[WORK INSTRUCTIONS]: Nothing in the records may be altered, so transcribe them exactly.

Dataset entries:
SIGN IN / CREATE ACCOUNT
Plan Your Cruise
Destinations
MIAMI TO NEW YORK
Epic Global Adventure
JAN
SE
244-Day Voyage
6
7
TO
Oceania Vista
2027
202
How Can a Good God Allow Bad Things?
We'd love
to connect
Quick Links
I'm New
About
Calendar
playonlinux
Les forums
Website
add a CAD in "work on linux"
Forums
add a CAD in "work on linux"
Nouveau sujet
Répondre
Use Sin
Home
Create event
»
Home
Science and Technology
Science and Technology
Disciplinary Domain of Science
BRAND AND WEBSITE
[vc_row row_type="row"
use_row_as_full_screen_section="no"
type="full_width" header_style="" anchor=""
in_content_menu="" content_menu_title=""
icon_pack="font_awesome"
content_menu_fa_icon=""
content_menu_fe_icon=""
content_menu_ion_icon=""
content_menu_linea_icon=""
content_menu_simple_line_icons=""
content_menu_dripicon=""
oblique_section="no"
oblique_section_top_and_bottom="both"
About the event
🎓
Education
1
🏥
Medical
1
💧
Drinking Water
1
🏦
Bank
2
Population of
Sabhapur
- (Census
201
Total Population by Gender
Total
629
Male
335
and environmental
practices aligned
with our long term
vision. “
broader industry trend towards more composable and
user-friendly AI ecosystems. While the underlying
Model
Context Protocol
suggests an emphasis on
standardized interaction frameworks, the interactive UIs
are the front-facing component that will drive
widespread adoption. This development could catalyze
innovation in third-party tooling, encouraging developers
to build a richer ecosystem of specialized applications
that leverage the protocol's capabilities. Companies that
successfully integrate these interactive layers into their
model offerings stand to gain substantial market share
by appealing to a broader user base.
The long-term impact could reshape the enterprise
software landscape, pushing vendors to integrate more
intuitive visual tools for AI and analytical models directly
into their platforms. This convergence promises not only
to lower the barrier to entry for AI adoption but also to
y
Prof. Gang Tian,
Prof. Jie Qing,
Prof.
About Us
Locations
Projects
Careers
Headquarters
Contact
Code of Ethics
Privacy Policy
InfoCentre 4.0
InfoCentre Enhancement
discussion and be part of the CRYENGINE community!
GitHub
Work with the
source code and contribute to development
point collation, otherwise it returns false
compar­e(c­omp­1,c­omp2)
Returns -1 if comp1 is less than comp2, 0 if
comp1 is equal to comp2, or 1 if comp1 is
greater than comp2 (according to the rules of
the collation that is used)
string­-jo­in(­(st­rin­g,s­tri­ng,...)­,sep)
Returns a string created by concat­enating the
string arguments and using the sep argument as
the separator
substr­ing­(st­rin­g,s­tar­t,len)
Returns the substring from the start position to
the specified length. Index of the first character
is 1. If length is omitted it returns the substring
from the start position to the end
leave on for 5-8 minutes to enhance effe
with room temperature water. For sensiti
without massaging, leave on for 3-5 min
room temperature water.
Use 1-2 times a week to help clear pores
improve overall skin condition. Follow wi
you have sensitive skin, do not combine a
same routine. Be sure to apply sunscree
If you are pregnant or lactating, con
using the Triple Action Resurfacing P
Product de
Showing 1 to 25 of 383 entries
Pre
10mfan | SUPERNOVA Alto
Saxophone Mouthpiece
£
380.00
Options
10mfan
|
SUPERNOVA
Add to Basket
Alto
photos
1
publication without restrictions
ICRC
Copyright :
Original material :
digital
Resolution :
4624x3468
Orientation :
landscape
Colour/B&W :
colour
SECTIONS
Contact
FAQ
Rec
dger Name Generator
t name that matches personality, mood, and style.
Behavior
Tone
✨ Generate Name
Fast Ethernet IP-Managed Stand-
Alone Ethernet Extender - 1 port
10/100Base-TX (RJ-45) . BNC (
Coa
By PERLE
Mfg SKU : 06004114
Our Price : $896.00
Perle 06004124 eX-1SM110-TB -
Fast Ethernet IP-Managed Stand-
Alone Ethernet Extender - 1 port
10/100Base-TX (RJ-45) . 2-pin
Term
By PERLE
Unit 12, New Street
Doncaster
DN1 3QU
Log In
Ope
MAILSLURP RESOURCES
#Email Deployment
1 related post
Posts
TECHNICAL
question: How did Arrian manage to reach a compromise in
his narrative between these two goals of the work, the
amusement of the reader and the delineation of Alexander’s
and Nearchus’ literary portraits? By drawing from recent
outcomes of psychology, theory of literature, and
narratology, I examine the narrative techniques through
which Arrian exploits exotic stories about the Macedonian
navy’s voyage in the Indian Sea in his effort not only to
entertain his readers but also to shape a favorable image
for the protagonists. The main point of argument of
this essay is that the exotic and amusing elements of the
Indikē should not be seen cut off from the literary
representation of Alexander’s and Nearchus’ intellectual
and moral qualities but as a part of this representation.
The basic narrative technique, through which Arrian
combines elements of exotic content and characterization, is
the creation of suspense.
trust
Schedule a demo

[OUTPUT]:
SIGN IN / CREATE ACCOUNT
Plan Your Cruise
Destinations
MIAMI TO NEW YORK
Epic Global Adventure
JAN
SE
244-Day Voyage
6
7
TO
Oceania Vista
2027
202
How Can a Good God Allow Bad Things?
We'd love
to connect
Quick Links
I'm New
About
Calendar
playonlinux
Les forums
Website
add a CAD in "work on linux"
Forums
add a CAD in "work on linux"
Nouveau sujet
Répondre
Use Sin
Home
Create event
»
Home
Science and Technology
Science and Technology
Disciplinary Domain of Science
BRAND AND WEBSITE
[vc_row row_type="row"
use_row_as_full_screen_section="no"
type="full_width" header_style="" anchor=""
in_content_menu="" content_menu_title=""
icon_pack="font_awesome"
content_menu_fa_icon=""
content_menu_fe_icon=""
content_menu_ion_icon=""
content_menu_linea_icon=""
content_menu_simple_line_icons=""
content_menu_dripicon=""
oblique_section="no"
oblique_section_top_and_bottom="both"
About the event
🎓
Education
1
🏥
Medical
1
💧
Drinking Water
1
🏦
Bank
2
Population of
Sabhapur
- (Census
201
Total Population by Gender
Total
629
Male
335
and environmental
practices aligned
with our long term
vision. “
broader industry trend towards more composable and
user-friendly AI ecosystems. While the underlying
Model
Context Protocol
suggests an emphasis on
standardized interaction frameworks, the interactive UIs
are the front-facing component that will drive
widespread adoption. This development could catalyze
innovation in third-party tooling, encouraging developers
to build a richer ecosystem of specialized applications
that leverage the protocol's capabilities. Companies that
successfully integrate these interactive layers into their
model offerings stand to gain substantial market share
by appealing to a broader user base.
The long-term impact could reshape the enterprise
software landscape, pushing vendors to integrate more
intuitive visual tools for AI and analytical models directly
into their platforms. This convergence promises not only
to lower the barrier to entry for AI adoption but also to
y
Prof. Gang Tian,
Prof. Jie Qing,
Prof.
About Us
Locations
Projects
Careers
Headquarters
Contact
Code of Ethics
Privacy Policy
InfoCentre 4.0
InfoCentre Enhancement
discussion and be part of the CRYENGINE community!
GitHub
Work with the
source code and contribute to development
point collation, otherwise it returns false
compar­e(c­omp­1,c­omp2)
Returns -1 if comp1 is less than comp2, 0 if
comp1 is equal to comp2, or 1 if comp1 is
greater than comp2 (according to the rules of
the collation that is used)
string­-jo­in(­(st­rin­g,s­tri­ng,...)­,sep)
Returns a string created by concat­enating the
string arguments and using the sep argument as
the separator
substr­ing­(st­rin­g,s­tar­t,len)
Returns the substring from the start position to
the specified length. Index of the first character
is 1. If length is omitted it returns the substring
from the start position to the end
leave on for 5-8 minutes to enhance effe
with room temperature water. For sensiti
without massaging, leave on for 3-5 min
room temperature water.
Use 1-2 times a week to help clear pores
improve overall skin condition. Follow wi
you have sensitive skin, do not combine a
same routine. Be sure to apply sunscree
If you are pregnant or lactating, con
using the Triple Action Resurfacing P
Product de
Showing 1 to 25 of 383 entries
Pre
10mfan | SUPERNOVA Alto
Saxophone Mouthpiece
£
380.00
Options
10mfan
|
SUPERNOVA
Add to Basket
Alto
photos
1
publication without restrictions
ICRC
Copyright :
Original material :
digital
Resolution :
4624x3468
Orientation :
landscape
Colour/B&W :
colour
SECTIONS
Contact
FAQ
Rec
dger Name Generator
t name that matches personality, mood, and style.
Behavior
Tone
✨ Generate Name
Fast Ethernet IP-Managed Stand-
Alone Ethernet Extender - 1 port
10/100Base-TX (RJ-45) . BNC (
Coa
By PERLE
Mfg SKU : 06004114
Our Price : $896.00
Perle 06004124 eX-1SM110-TB -
Fast Ethernet IP-Managed Stand-
Alone Ethernet Extender - 1 port
10/100Base-TX (RJ-45) . 2-pin
Term
By PERLE
Unit 12, New Street
Doncaster
DN1 3QU
Log In
Ope
MAILSLURP RESOURCES
#Email Deployment
1 related post
Posts
TECHNICAL
question: How did Arrian manage to reach a compromise in
his narrative between these two goals of the work, the
amusement of the reader and the delineation of Alexander’s
and Nearchus’ literary portraits? By drawing from recent
outcomes of psychology, theory of literature, and
narratology, I examine the narrative techniques through
which Arrian exploits exotic stories about the Macedonian
navy’s voyage in the Indian Sea in his effort not only to
entertain his readers but also to shape a favorable image
for the protagonists. The main point of argument of
this essay is that the exotic and amusing elements of the
Indikē should not be seen cut off from the literary
representation of Alexander’s and Nearchus’ intellectual
and moral qualities but as a part of this representation.
The basic narrative technique, through which Arrian
combines elements of exotic content and characterization, is
the creation of suspense.
trust
Schedule a demo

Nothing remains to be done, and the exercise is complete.